*To do*
In the entries that follow, find the line containing "que las personas"; from there, copy every line exactly through the line containing "puesta en escena".
Record excerpts below:
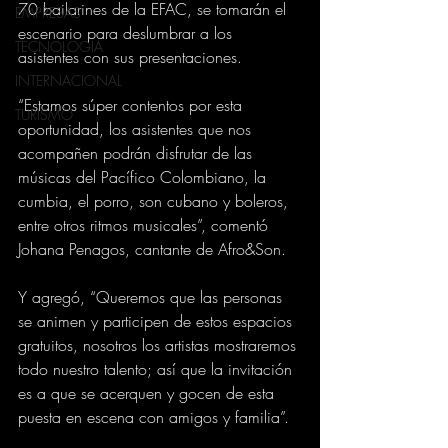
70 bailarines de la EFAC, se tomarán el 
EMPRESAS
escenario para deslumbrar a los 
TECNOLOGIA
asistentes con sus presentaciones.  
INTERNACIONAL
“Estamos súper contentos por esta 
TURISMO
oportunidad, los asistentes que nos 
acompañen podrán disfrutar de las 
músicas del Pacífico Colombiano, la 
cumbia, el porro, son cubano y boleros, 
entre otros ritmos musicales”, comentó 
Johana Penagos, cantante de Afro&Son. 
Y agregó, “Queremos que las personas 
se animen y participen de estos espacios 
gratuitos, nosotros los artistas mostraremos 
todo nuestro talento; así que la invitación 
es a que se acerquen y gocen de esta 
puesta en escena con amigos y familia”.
End of Record excerpts.
Record excerpts below:
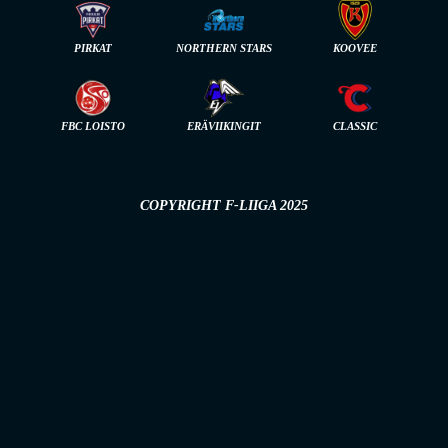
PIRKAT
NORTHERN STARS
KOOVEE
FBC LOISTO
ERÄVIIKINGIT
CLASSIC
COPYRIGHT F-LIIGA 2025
End of Record excerpts.
Record excerpts below:
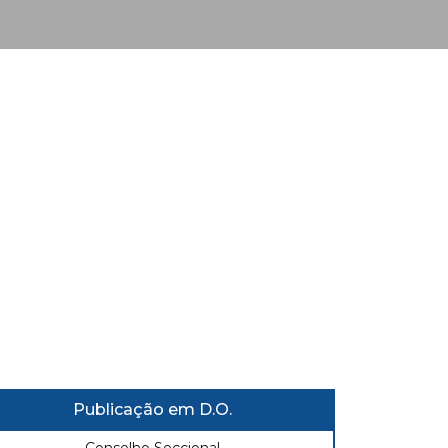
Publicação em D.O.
End of Record excerpts.
*Response to this exercise*
Y agregó, “Queremos que las personas 
se animen y participen de estos espacios 
gratuitos, nosotros los artistas mostraremos 
todo nuestro talento; así que la invitación 
es a que se acerquen y gocen de esta 
puesta en escena con amigos y familia”.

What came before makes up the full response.